*** Block opens ***
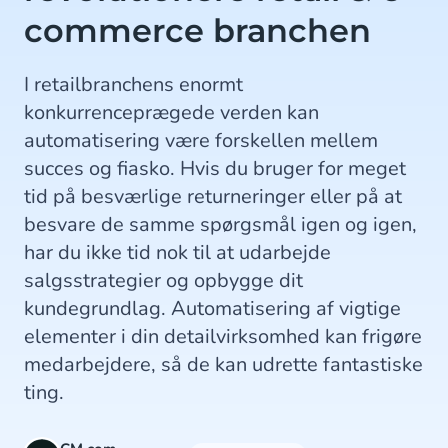
commerce branchen
I retailbranchens enormt
konkurrenceprægede verden kan
automatisering være forskellen mellem
succes og fiasko. Hvis du bruger for meget
tid på besværlige returneringer eller på at
besvare de samme spørgsmål igen og igen,
har du ikke tid nok til at udarbejde
salgsstrategier og opbygge dit
kundegrundlag. Automatisering af vigtige
elementer i din detailvirksomhed kan frigøre
medarbejdere, så de kan udrette fantastiske
ting.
*** Block closes ***
_EXERCISE INSTRUCTIONS:_
Look above for the line containing "elementer i din detailvirksomhed kan frigøre", then please write out that line and each one after it through the end, exactly, with nothing else.

_TASK RESULT:_
elementer i din detailvirksomhed kan frigøre
medarbejdere, så de kan udrette fantastiske
ting.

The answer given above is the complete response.